„Wiem, po której stronie się opowiedzieć” – nie miał wątpliwości Robert Brylewski po występie, podczas którego zaskoczył wszystkich. W trakcie koncertu transmitowanego na żywo w TVP z okazji 35. rocznicy stanu wojennego odsłonił koszulkę z podobizną Lecha Wałęsy. Na sali siedział m.in. Jacek Kurski, którego trudno było podejrzewać o zadowolenie…
W ramach objętego honorowym patronatem prezydenta Andrzeja Dudy koncertu „Zapal Światło Wolności” wystąpił m.in. Kryzys. I to właśnie formacja Roberta Brylewskiego okazała się największym zaskoczeniem wydarzenia, które prosto ze Stoczni Gdańskiej emitowała Telewizja Polska.
Kiedy prezes TVP, Jacek Kurski, doskonale bawił się na widowni w czasie, gdy na scenie rządził Kryzys, Robert Brylewski w wymownym geście odsłonił koszulkę z podobizną Lecha Wałęsy. Zrobił to, wykonując utwór „Święty szczyt”, w którym padają słowa „jestem tutaj z nim”.
Ze strony Brylewskiego było to jednoznaczne zachowanie, mające na celu wyrazić sprzeciw wobec narracji historycznej lansowanej przez obecnie rządzącą partię, a w szczególności – wobec dyskredytowaniu przez nią dokonań Lecha Wałęsy.
Swojego manifestu Robert Brylewski bynajmniej nie żałuje.
– Mieliśmy zaszczyt grać na terenie Sali BHP. Nigdzie nie widziałem tam zdjęć Wałęsy. To zaskakujące, żeby nie powiedzieć, że smutne. Nie jestem specjalista od niuansów politycznych, ale wiem, po której stronie się opowiedzieć – powiedział telewizji TVN tuż po zejściu ze sceny.

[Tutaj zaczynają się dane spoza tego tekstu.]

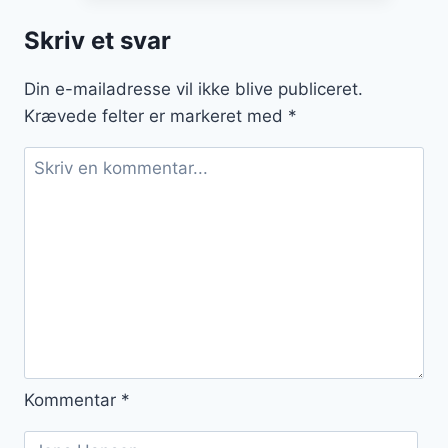
med
Skriv et svar
broccoli
og
Din e-mailadresse vil ikke blive publiceret.
grønt
Krævede felter er markeret med
*
Kommentar
*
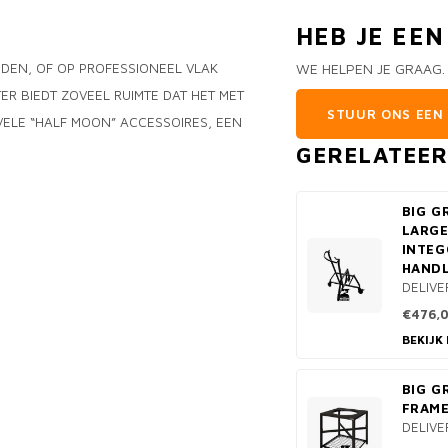
HEB JE EE
NDEN, OF OP PROFESSIONEEL VLAK
WE HELPEN JE GRAAG.
ER BIEDT ZOVEEL RUIMTE DAT HET MET
STUUR ONS EEN 
VELE “HALF MOON” ACCESSOIRES, EEN
GERELATEE
BIG G
LARGE
INTE
HAND
DELIVE
€476,
BEKIJK
BIG G
FRAME
DELIVE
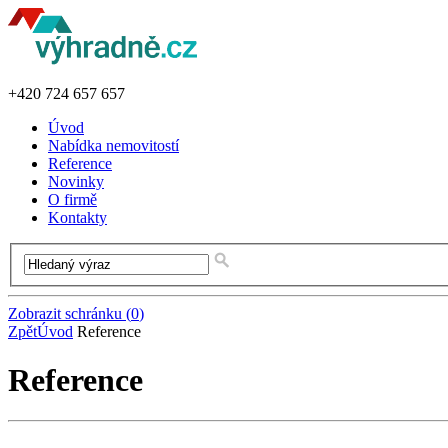
+420
724 657 657
Úvod
Nabídka nemovitostí
Reference
Novinky
O firmě
Kontakty
Zobrazit schránku
(
0
)
Zpět
Úvod
Reference
Reference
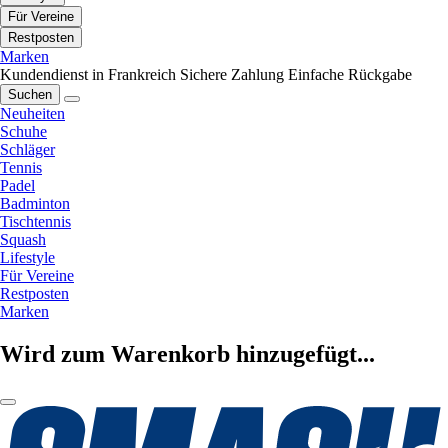
Für Vereine
Restposten
Marken
Kundendienst in Frankreich
Sichere Zahlung
Einfache Rückgabe
Suchen
Neuheiten
Schuhe
Schläger
Tennis
Padel
Badminton
Tischtennis
Squash
Lifestyle
Für Vereine
Restposten
Marken
Wird zum Warenkorb hinzugefügt...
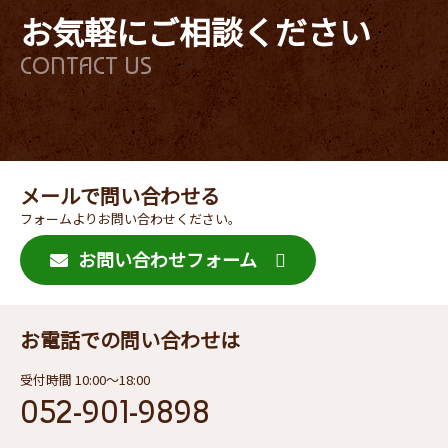
お気軽にご相談ください
CONTACT US
メールで問い合わせる
フォームよりお問い合わせください。
お問い合わせフォーム
お電話での問い合わせは
受付時間 10:00〜18:00
052-901-9898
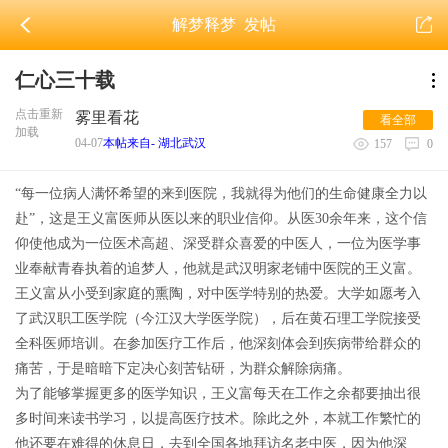
解梦释梦
发帖
仁心三十载
点击重新
雾里看花
看全部
加载
04-07
本帖来自- 湖北武汉
157
0
“每一位病人满怀希望的来到医院，我就得为他们的生命健康全力以
赴”，这是王义富医师从医以来的职业信仰。从医30余年来，这个信
仰使他成为一位医术高超、深受群众喜爱的中医人，一位为医学事
业奉献青春执着的追梦人，他就是武汉明家老铺中医院的王义富。
王义富从小受到家庭的熏陶，对中医学特别的热爱。大学如愿考入
了武汉职工医学院（今江汉大学医学院），后在黄石理工学院接受
全科医师培训。在参加医疗工作后，他深刻体会到疾病带给群众的
痛苦，于是暗暗下定决心刻苦钻研，为群众解除病痛。
为了能够掌握更多的医学知识，王义富每天在工作之余都要抽出很
多时间来读书学习，以提高医疗技术。除此之外，本就工作繁忙的
他还要在难得的休息日，去到全国各地拜访名老中医，因为他深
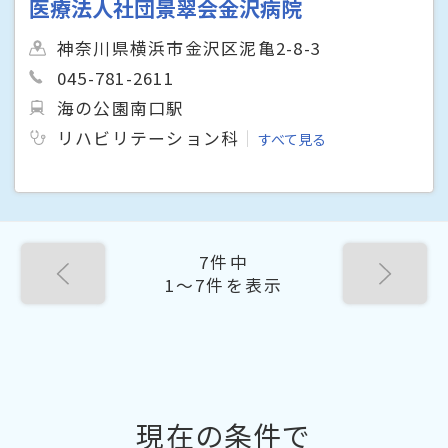
医療法人社団景翠会金沢病院
神奈川県横浜市金沢区泥亀2-8-3
045-781-2611
海の公園南口駅
リハビリテーション科
すべて見る
7件中
1〜7件を表示
現在の条件で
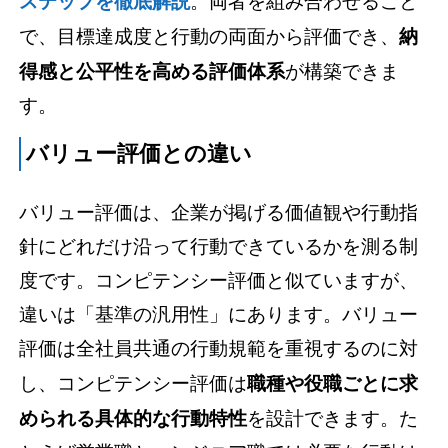
ステップを徹底解説
。両者を組み合わせること
で、目標達成度と行動の両面から評価でき、
納
得感と公平性を高める評価体系
が構築できま
す。
バリュー評価との違い
バリュー評価は、企業が掲げる価値観や行動指
針にどれだけ沿って行動できているかを測る制
度です。コンピテンシー評価と似ていますが、
違いは「基準の汎用性」にあります。バリュー
評価は全社員共通の行動規範を重視するのに対
し、コンピテンシー評価は
職種や役職ごとに求
められる具体的な行動特性
を設計できます。た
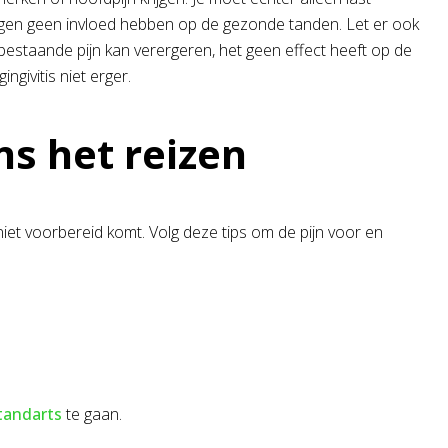
mogen geen invloed hebben op de gezonde tanden. Let er ook
estaande pijn kan verergeren, het geen effect heeft op de
ngivitis niet erger.
s het reizen
 niet voorbereid komt. Volg deze tips om de pijn voor en
tandarts
te gaan.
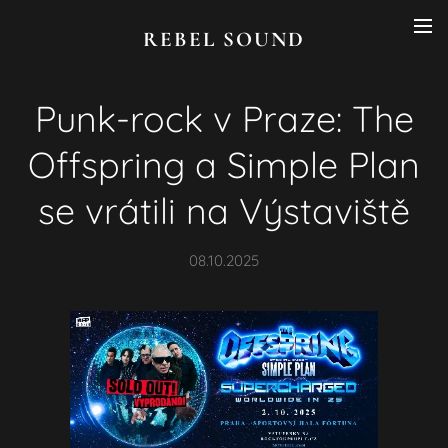
REBEL SOUND
Punk-rock v Praze: The
Offspring a Simple Plan
se vrátili na Výstaviště
08.10.2025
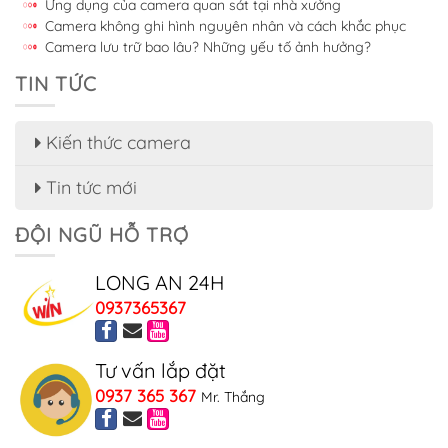
Ứng dụng của camera quan sát tại nhà xưởng
Camera không ghi hình nguyên nhân và cách khắc phục
Camera lưu trữ bao lâu? Những yếu tố ảnh hưởng?
TIN TỨC
Kiến thức camera
Tin tức mới
ĐỘI NGŨ HỖ TRỢ
LONG AN 24H
0937365367
Tư vấn lắp đặt
0937 365 367
Mr. Thắng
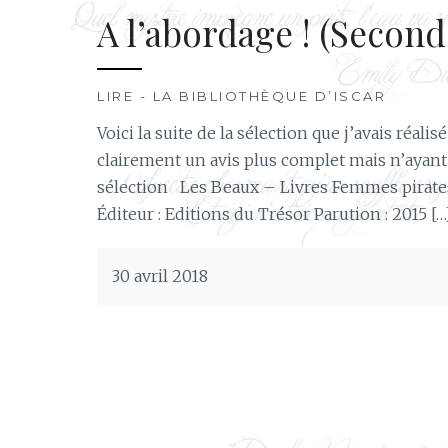
A l’abordage ! (Second
LIRE - LA BIBLIOTHÈQUE D’ISCAR
Voici la suite de la sélection que j’avais réal
clairement un avis plus complet mais n’ayant 
sélection Les Beaux – Livres Femmes pirates
Éditeur : Editions du Trésor Parution : 2015 […
30 avril 2018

– Takie są grupy, w których gram. Zawsze byliśmy zaangażowani w walkę o wolność. Należało się liczyć z tym, że będziemy tacy zawsze. Jesteśmy artystami, jesteśmy wolni. Lubię nosić koszulkę z Lechem Wałęsą – dodał muzyk.
Oprócz Brylewskiego również inni członkowie zespołu pokazali koszulki z bohaterami „Solidarności”, w tym Organek, zaproszony na scenę w charakterze gościa. Na koszulkach można było zobaczyć m.in. Jacka Kuronia i Henrykę Krzywonos.
Oprócz zespołu Kryzys w wydarzeniu wzięły udział również formacje Izrael, Bielizna i Fabryka.